=== Begin Enclosure ===
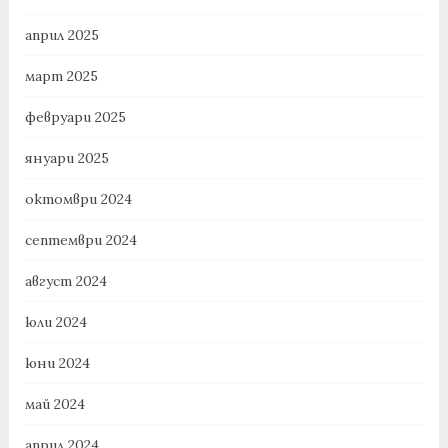
април 2025
март 2025
февруари 2025
януари 2025
октомври 2024
септември 2024
август 2024
юли 2024
юни 2024
май 2024
април 2024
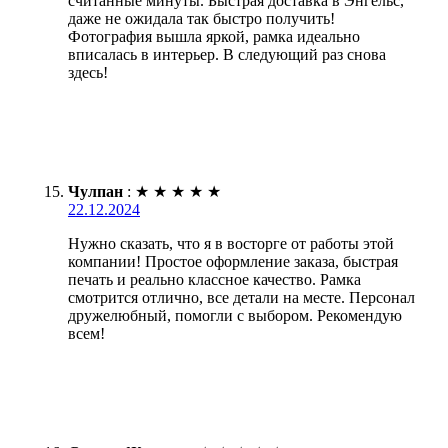
считанные минуты. Быстрая доставка в Энгельс,
даже не ожидала так быстро получить!
Фотография вышла яркой, рамка идеально
вписалась в интерьер. В следующий раз снова
здесь!
Чулпан
:
★
★
★
★
★
22.12.2024
Нужно сказать, что я в восторге от работы этой
компании! Простое оформление заказа, быстрая
печать и реально классное качество. Рамка
смотрится отлично, все детали на месте. Персонал
дружелюбный, помогли с выбором. Рекомендую
всем!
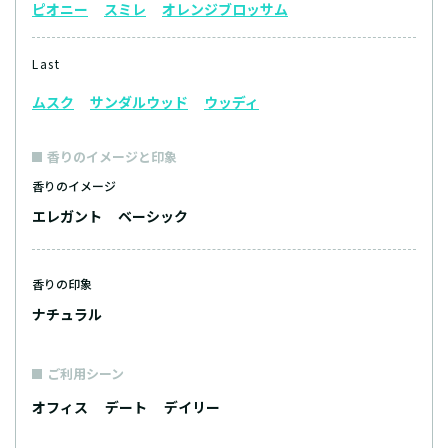
ピオニー
スミレ
オレンジブロッサム
Last
ムスク
サンダルウッド
ウッディ
香りのイメージと印象
香りのイメージ
エレガント
ベーシック
香りの印象
ナチュラル
ご利用シーン
オフィス
デート
デイリー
=== End Enclosure ===
• Instructions for the task:
Each line from the one that holds "Фотография вышла яркой, рамка идеально" through the final line of the data must be retyped exactly; the pictures must not appear.

• Exercise response:
Фотография вышла яркой, рамка идеально
вписалась в интерьер. В следующий раз снова
здесь!
Чулпан
:
★
★
★
★
★
22.12.2024
Нужно сказать, что я в восторге от работы этой
компании! Простое оформление заказа, быстрая
печать и реально классное качество. Рамка
смотрится отлично, все детали на месте. Персонал
дружелюбный, помогли с выбором. Рекомендую
всем!
ピオニー
スミレ
オレンジブロッサム
Last
ムスク
サンダルウッド
ウッディ
香りのイメージと印象
香りのイメージ
エレガント
ベーシック
香りの印象
ナチュラル
ご利用シーン
オフィス
デート
デイリー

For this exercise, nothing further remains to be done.